Toxic harm/exposure cases are common, though. They have a lag time, too, with respect to the fear they inspire. Still, we rarely see recovery where people are symptom free. Perhaps to avoid expansion of asbestos litigation.
This is pretty different from Falzone: there we delimeted the parameters of recovery based on personal fright. Here it's more about just emotional trauma baed on horror. There's immediacy galore, but not fear.
The court notes the distress of being wrongly informed that a relative has just died. Still, if we compare this with Falzone, we're left wondering if Gammon recognizes a broader claim-- i.e., for all foreseeable distress?
This is pretty much a standard negligence approach: foreseeable severe emotional distress that would affect an ordinarily sensitive person.
So what manifestations of distress do we require? This hasn't really been answered yet, and the Gammon court doesn't have to go there. Courts vary wildly, though. See p. 285, note 8 (Sullivan): "repeated hysterical attacks," are good, but "headache and nausea" only count if they persist over a substantial period of time. So you see a recitation of a litany of symptoms, sometimes quite colorful.
Gammon opens the door pretty broadly.
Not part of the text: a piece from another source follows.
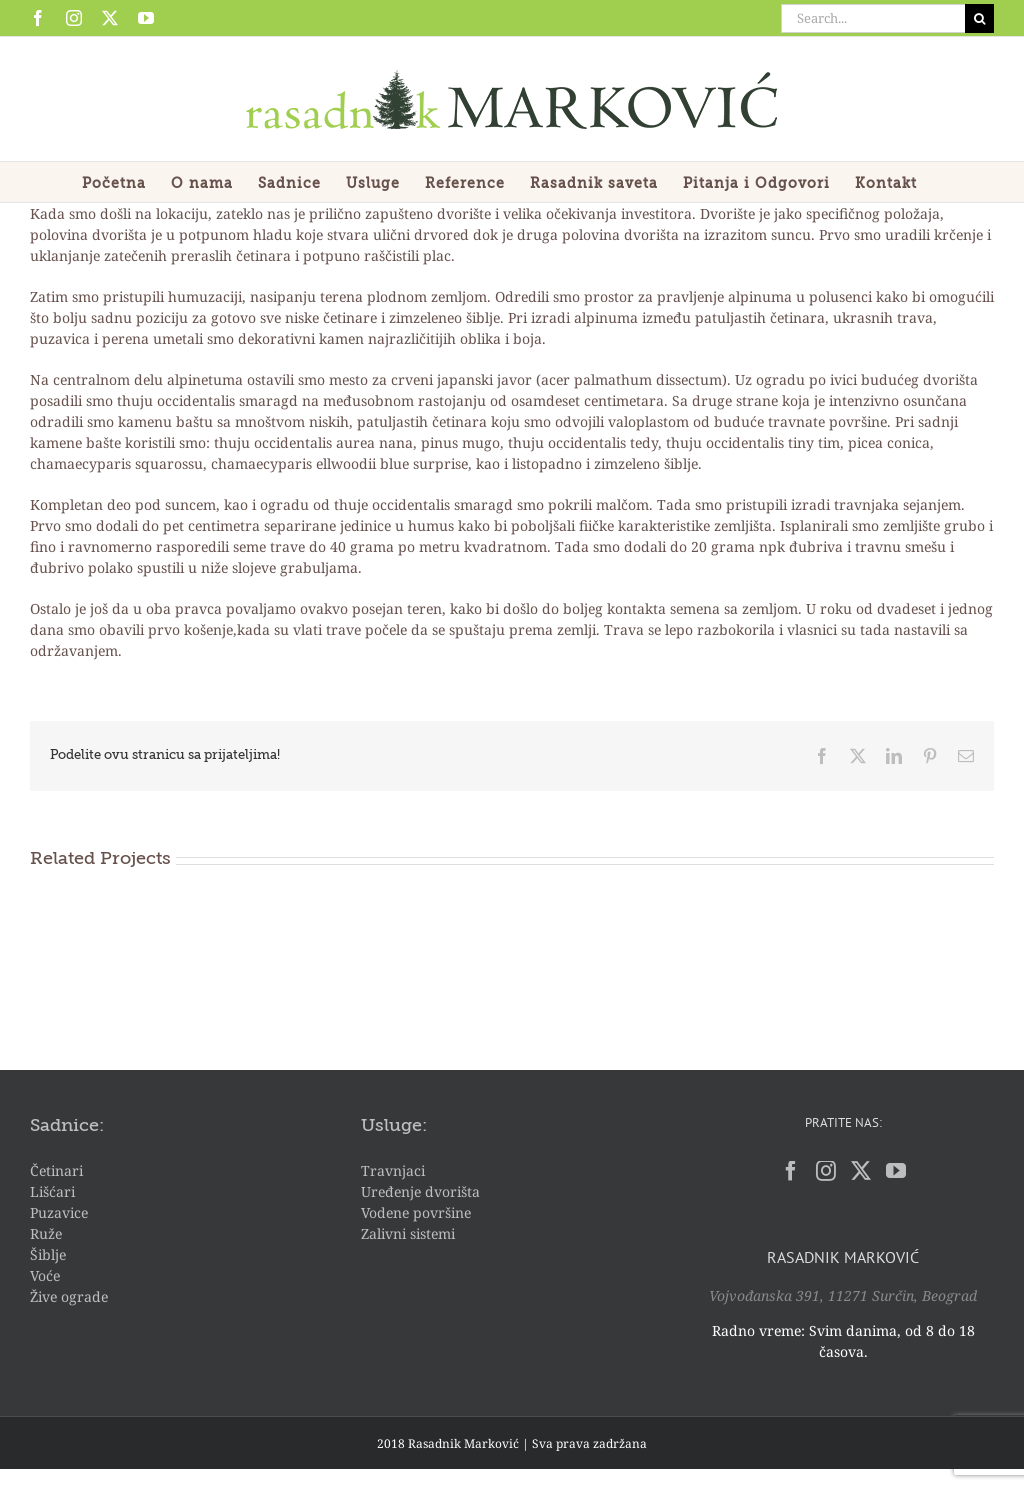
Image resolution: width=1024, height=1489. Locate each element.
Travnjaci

Zone of danger may be too demanding, but maybe this is too generous.
The harm here is indirect, so there's no recovery. The baby is probably unaware about any of this. Insofar as we care about tort law serving a deterrent function, maybe this is a bad result, though: the hospital was still negligent, but escapes being held accountable just because the baby came back ok. Because there has to be harm in order for there to be recovery.
Limitations on liability include other defendants (i.e., partial responsibility). Note that in vicarious liability the employees are also liable. Plus the hospital, of course.
Liability for Lucy can arise two ways: negligence (in hiring the staff and training them, or maybe in stacking the pots herself-- was she there?) and vicarious liability.
Start with the big stuff, of course. But here's where I slipped up: thoroughness in identifying defendants and theories of liability.
Organization: what duty was there (reasonable care)? Was there breach? What evidence do we have of the breach? What was the harm, and was it foreseeable?
We are not the judge, resolving the case: if cases don't fit perfectly, we should mention it.
Rare is the case that won't include respondeat superior. Rare is the case that will include res ipsa loquitur.
We'll pretty much always start up with "who is trying to recover from whom." We will either be dealing with a plaintiff who is afraid of a lawsuit, or a plaintiff who wants to sue. Those are the two question forms. :)
So start by listing who all is on one side, and who is on the other. Then look for the components of possible liability in each case. Later, we'll also look at causation and damages, but not yet.